··· Data for analysis ···
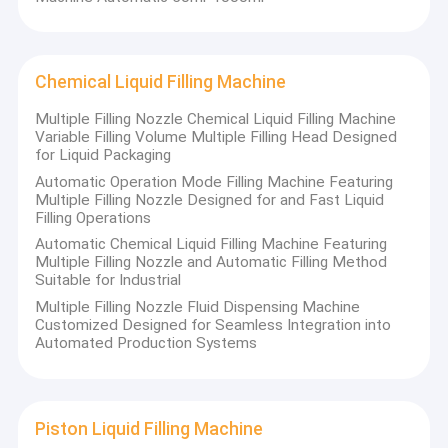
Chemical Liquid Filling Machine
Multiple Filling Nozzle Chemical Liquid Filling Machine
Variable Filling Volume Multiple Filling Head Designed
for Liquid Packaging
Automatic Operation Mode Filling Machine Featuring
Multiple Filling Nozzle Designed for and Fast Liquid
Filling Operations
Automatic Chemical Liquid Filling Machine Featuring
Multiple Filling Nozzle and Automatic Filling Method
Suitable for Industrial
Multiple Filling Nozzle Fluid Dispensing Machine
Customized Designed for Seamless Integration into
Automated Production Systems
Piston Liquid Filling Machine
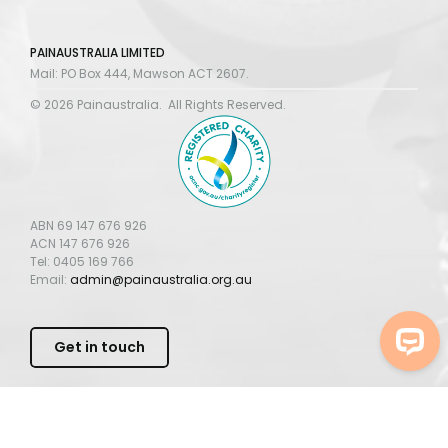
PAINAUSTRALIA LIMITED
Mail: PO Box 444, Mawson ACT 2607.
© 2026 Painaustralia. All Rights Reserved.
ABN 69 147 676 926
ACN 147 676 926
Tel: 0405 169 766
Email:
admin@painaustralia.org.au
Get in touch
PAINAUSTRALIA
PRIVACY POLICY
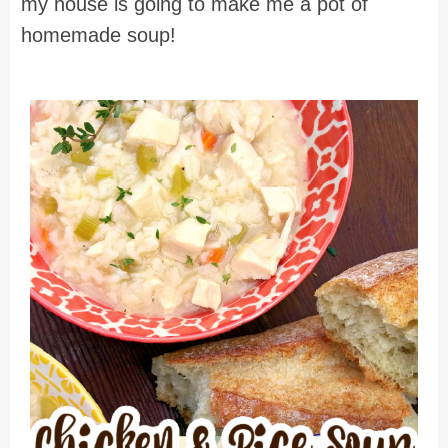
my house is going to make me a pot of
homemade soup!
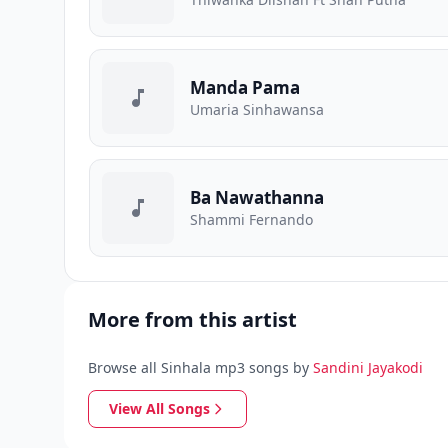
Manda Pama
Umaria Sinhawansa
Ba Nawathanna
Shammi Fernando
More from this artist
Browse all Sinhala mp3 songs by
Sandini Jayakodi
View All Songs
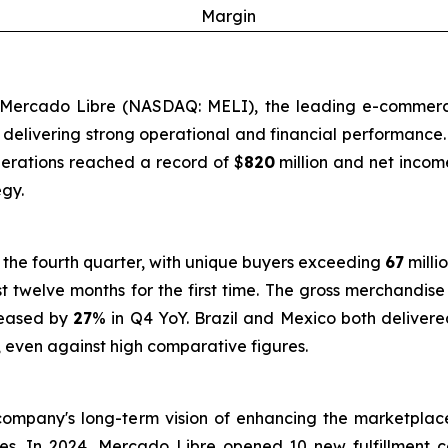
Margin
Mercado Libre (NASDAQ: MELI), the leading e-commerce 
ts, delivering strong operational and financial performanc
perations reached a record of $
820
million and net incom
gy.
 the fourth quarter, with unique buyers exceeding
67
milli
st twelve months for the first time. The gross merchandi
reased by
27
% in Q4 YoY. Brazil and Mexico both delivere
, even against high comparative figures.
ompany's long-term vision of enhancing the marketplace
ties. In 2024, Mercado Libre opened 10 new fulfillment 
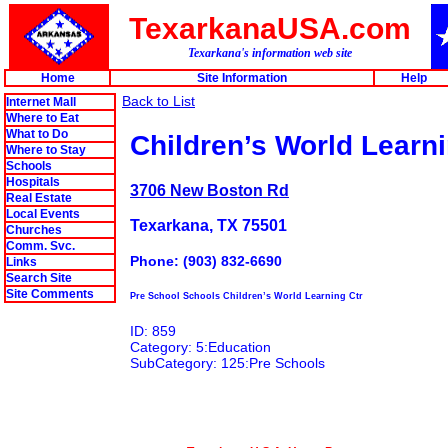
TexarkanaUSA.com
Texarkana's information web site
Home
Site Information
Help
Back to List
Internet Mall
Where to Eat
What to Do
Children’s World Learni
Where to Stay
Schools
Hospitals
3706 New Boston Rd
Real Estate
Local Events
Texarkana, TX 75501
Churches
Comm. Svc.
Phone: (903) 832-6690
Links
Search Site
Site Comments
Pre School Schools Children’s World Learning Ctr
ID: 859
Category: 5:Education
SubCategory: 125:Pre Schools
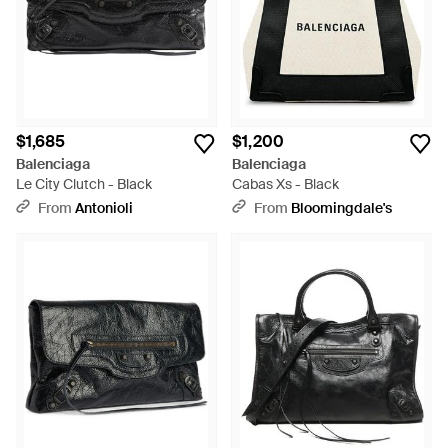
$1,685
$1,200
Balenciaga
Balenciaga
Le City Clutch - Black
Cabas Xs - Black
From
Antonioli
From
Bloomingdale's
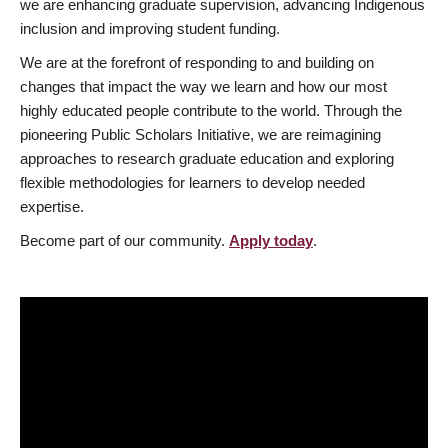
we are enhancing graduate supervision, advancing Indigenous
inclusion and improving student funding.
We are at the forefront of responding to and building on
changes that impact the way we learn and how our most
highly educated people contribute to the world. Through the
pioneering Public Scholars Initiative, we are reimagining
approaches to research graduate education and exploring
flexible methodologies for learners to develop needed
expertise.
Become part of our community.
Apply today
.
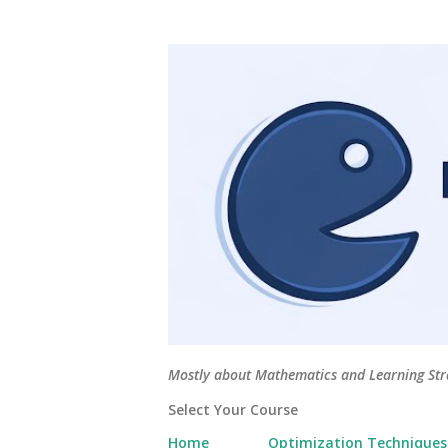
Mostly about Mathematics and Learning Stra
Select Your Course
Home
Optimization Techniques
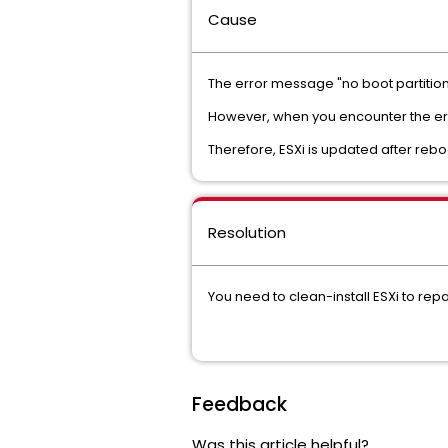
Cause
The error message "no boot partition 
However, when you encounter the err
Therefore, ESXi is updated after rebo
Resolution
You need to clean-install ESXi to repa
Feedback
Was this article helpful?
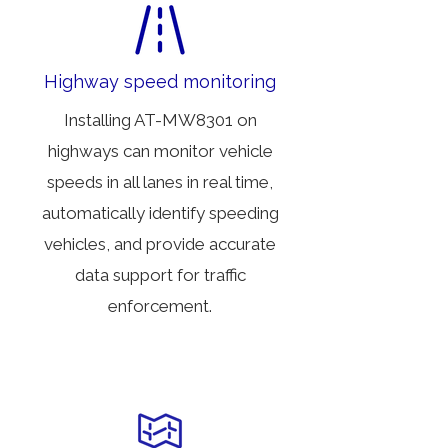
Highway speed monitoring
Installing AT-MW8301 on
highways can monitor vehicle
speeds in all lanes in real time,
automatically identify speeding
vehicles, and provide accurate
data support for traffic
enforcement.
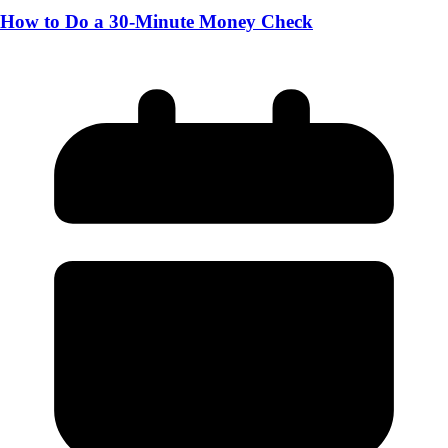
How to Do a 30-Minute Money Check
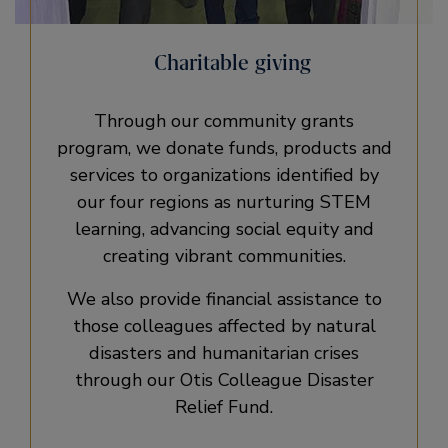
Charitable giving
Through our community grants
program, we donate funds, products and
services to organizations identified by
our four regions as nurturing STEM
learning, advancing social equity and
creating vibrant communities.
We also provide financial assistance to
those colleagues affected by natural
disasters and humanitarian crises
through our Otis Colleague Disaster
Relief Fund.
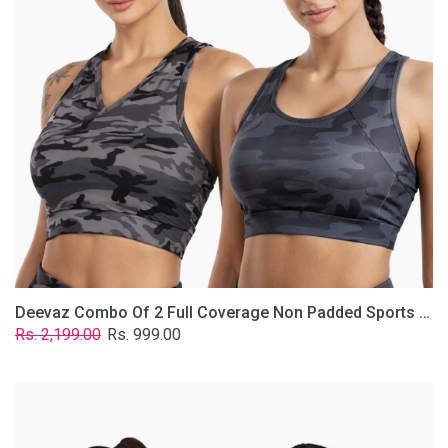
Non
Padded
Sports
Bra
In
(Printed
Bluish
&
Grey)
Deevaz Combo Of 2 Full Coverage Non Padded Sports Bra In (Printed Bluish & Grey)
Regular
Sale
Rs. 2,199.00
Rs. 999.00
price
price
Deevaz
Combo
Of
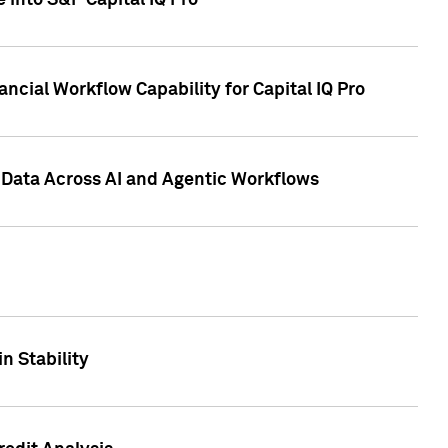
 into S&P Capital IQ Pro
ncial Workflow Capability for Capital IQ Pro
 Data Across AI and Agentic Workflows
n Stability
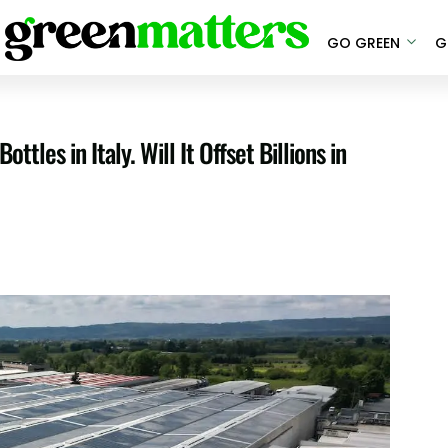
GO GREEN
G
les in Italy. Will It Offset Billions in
···
* **Task details**
Copy out nothing but the lines from the beginning of the records through the one that contains "Mercado Libre (NASDAQ: MELI), the". Skip the pictures.

* **Your response**
Chemical Liquid Filling Machine
Multiple Filling Nozzle Chemical Liquid Filling Machine
Variable Filling Volume Multiple Filling Head Designed
for Liquid Packaging
Automatic Operation Mode Filling Machine Featuring
Multiple Filling Nozzle Designed for and Fast Liquid
Filling Operations
Automatic Chemical Liquid Filling Machine Featuring
Multiple Filling Nozzle and Automatic Filling Method
Suitable for Industrial
Multiple Filling Nozzle Fluid Dispensing Machine
Customized Designed for Seamless Integration into
Automated Production Systems
Piston Liquid Filling Machine
PAINAUSTRALIA LIMITED
Mail: PO Box 444, Mawson ACT 2607.
© 2026 Painaustralia. All Rights Reserved.
ABN 69 147 676 926
ACN 147 676 926
Tel: 0405 169 766
Email:
admin@painaustralia.org.au
Get in touch
PAINAUSTRALIA
PRIVACY POLICY
my house is going to make me a pot of
homemade soup!
Manda Pama
Umaria Sinhawansa
Ba Nawathanna
Shammi Fernando
More from this artist
Browse all Sinhala mp3 songs by
Sandini Jayakodi
View All Songs
Margin
Mercado Libre (NASDAQ: MELI), the leading e-commerce 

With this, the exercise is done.